Setiap jengkal tanah di dunia ini adalah media pembelajaran dalam hidup. bahwa hidup adalah journal untuk terus dapat bertahan. Tidak ada yang sempurna di dunia ini kecuali nanti kelak di alam baqa. Sebagai manusia memang kita harus selalu bersyukur. Diberi perasaan yang tidak terus-terusan senang. Juga tidak terus-terusan sedih. Ada kecewa, sedih, senang, menangis, tertawa. Pokoknya semua begitu mengharu biru. Sampai-sampai setanpun merasa iri dan menaruh dendam sampai mati. Sedangkan kita bukan setan, tidak perlu menaruh dendam dan iri sampai mati. Kesempurnaan hidup memang diberikan untuk kita sebagai manusia. Saat ini saya menjalani episode asing dan aneh. Biarlah saya menikmatinya bersama keluarga dalam tawa dan tangis. Tawa dalam arti kita bisa menikmati hidup yang dulu sepertinya tidak mungkin. Tangis dalam arti bahwa hidup di sinipun tetap saja ada tantangan. Alam yang berbeda, status masyarakat, dan lain sebagainya. Belum lagi kami harus menanggung rindu kepada sanak saudara, handaitaulan serta teman dan para sahabat. Tapi biarkan semua panas dan membara. Aku biarkan diriku terbakar dalam rindu.

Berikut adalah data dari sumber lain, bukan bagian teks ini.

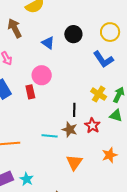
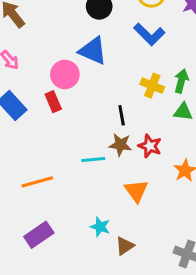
blue triangle: (48, 43) -> (93, 51), moved, size x1.5
red star: (92, 125) -> (150, 146), moved
cyan star: (27, 179) -> (100, 227), moved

Great blog…word combination, good layout, nice to read…honestly this blog is motivating me to improve my blog.
MHz
*MemoryNyariKomputerBuatFilmEditingDiMg2*
:^)
Pak Jaya, apakabar, kl liat tulisan2 pak Jaya di blog ini seakan… ingin menunggu bab selanjutnya… alur cerita nya enak dibaca… pak ada FS ngga? ini FS sy http://www.friendster.com/arbud354
Arief Budiarto
(yang sering nyewa infocus…)
O ya, pak Jaya.. mas Budi juga dah pindah ke jazirah arab juga… kl ngga salah di Saudi Arabia
tulisannya bagus bgt buat nambah pengetahuan saya selama nunggu suami jemput. saya tunggu lg tulisan2nya pak…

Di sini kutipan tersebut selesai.